Berlin Charlottenburg’da Türkçe dersi yasağına tepki büyüyor
Berlin genelinde sistematik bir yaklaşım olabileceği yönünde kaygılara yol açtı. Veliler, Türkçe derslerine yönelik bu engellemelerin bilimsel verilere ve temel insan haklarına aykırı olduğunu belirtiyor.
Berlin’in Charlottenburg-Wilmersdorf ilçesinde yerel yönetimin aldığı kararla Türkçe derslerinin yasaklanması, başta Türk veliler olmak üzere geniş çevrelerin tepkisine yol açtı. Aynı uygulamanın daha önce Tempelhof-Schöneberg ilçesinde de hayata geçirildiği hatırlatılırken, kararın çocukların kişisel gelişimi ve kültürel kimlik kazanımı açısından ciddi bir hak ihlali olduğu vurgulanıyor.
Ocak 2025’te Tempelhof-Schöneberg ilçesinde alınan benzer bir kararla, 10 okulda yürütülen Türkçe ve Türk Kültürü dersleri durdurulmuş, bu karar 256 öğrencinin eğitim hakkını doğrudan etkilemişti.
‘TÜRKÇE EĞİTİM HAKKIMIZDAN VAZGEÇMEYECEĞİZ’
Şimdi de benzer bir durumun Charlottenburg’da yaşanıyor olması, Berlin genelinde sistematik bir yaklaşım olabileceği yönünde kaygılara yol açtı. Veliler, Türkçe derslerine yönelik bu engellemelerin bilimsel verilere ve temel insan haklarına aykırı olduğunu belirtiyor. Birleşmiş Milletler’in ana dili eğitimini temel bir insan hakkı olarak tanıdığına dikkat çeken aileler, “Bir dil, bir insan demektir” sözünü hatırlatarak Türkçe eğitim hakkından vazgeçmeyeceklerini ifade ediyor.
İMZA KAMPANYASI BAŞLATILDI
Charlottenburg-Wilmersdorf Belediyesi'nin bu kararı sonrası Türk veliler imza kampanyası başlattı. Toplanan imzalar ve hazırlanan dilekçeler, 15 Mayıs 2025 günü saat 17.00’de Charlottenburg-Wilmersdorf Belediyesi’ne teslim edilecek. Aynı gün belediye önünde bir basın açıklaması yapılması da planlanıyor.
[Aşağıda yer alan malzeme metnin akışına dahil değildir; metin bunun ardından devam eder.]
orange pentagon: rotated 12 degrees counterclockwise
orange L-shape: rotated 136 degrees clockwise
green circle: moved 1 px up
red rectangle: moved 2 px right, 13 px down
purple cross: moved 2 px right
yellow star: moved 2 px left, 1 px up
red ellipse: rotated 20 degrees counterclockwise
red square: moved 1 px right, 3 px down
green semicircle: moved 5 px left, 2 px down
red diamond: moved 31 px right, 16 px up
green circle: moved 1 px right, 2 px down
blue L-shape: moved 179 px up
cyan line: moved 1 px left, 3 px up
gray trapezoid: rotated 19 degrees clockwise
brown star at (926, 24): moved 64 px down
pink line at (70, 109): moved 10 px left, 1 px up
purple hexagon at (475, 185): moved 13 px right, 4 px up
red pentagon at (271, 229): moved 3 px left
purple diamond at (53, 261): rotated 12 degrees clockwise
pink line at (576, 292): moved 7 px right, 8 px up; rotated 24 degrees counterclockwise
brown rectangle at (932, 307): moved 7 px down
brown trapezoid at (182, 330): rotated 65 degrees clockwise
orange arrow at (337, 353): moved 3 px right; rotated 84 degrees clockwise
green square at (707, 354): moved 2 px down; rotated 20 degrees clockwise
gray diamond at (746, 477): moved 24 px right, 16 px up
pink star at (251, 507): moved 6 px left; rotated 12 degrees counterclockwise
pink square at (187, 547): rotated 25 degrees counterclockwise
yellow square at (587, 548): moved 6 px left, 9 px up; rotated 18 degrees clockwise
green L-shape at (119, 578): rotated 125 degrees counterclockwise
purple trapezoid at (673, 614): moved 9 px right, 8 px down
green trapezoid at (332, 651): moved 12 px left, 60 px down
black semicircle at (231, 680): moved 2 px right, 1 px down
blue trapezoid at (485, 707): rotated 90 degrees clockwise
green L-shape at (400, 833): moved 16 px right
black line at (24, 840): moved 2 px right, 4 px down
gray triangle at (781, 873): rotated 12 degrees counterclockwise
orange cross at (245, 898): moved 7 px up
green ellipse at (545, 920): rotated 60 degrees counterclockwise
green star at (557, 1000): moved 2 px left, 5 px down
Bildiride, “Siyasi gerekçeler öne sürülerek çocuklarımızın geleceğiyle oynanamaz. Bu karar, sadece eğitim değil aynı zamanda kimlik hakkımıza da müdahaledir” denildi.
Türk toplumu, Berlin'deki yetkililere çağrıda bulunarak, bu kararların geri alınmasını ve çocukların anadil eğitimi haklarının güvence altına alınmasını talep ediyor. Eğitimciler ve veliler, bu tür yasaklamaların çok kültürlü toplumsal yapıya zarar verdiğini ve entegrasyonu değil, dışlanmayı teşvik ettiğini savunuyor.